■ WHAT IS REQUIRED: Each line from the one with "みんなが気になっている声優さん" through the final line of the entries below must be printed exactly, and the pictures must not be.

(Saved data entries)
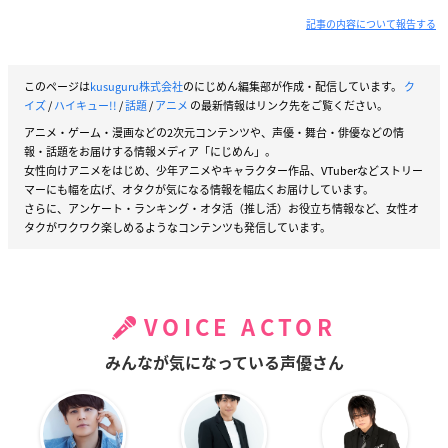
記事の内容について報告する
このページは
kusuguru株式会社
のにじめん編集部が作成・配信しています。
ク
イズ
/
ハイキュー!!
/
話題
/
アニメ
の最新情報はリンク先をご覧ください。
アニメ・ゲーム・漫画などの2次元コンテンツや、声優・舞台・俳優などの情
報・話題をお届けする情報メディア「にじめん」。
女性向けアニメをはじめ、少年アニメやキャラクター作品、VTuberなどストリー
マーにも幅を広げ、オタクが気になる情報を幅広くお届けしています。
さらに、アンケート・ランキング・オタ活（推し活）お役立ち情報など、女性オ
タクがワクワク楽しめるようなコンテンツも発信しています。
VOICE ACTOR
みんなが気になっている声優さん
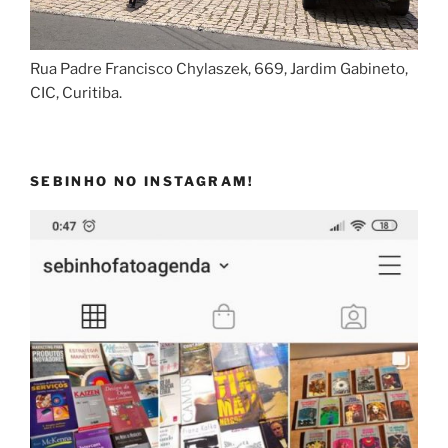
Rua Padre Francisco Chylaszek, 669, Jardim Gabineto,
CIC, Curitiba.
SEBINHO NO INSTAGRAM!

■ TASK RESPONSE:
みんなが気になっている声優さん
Rua Padre Francisco Chylaszek, 669, Jardim Gabineto,
CIC, Curitiba.
SEBINHO NO INSTAGRAM!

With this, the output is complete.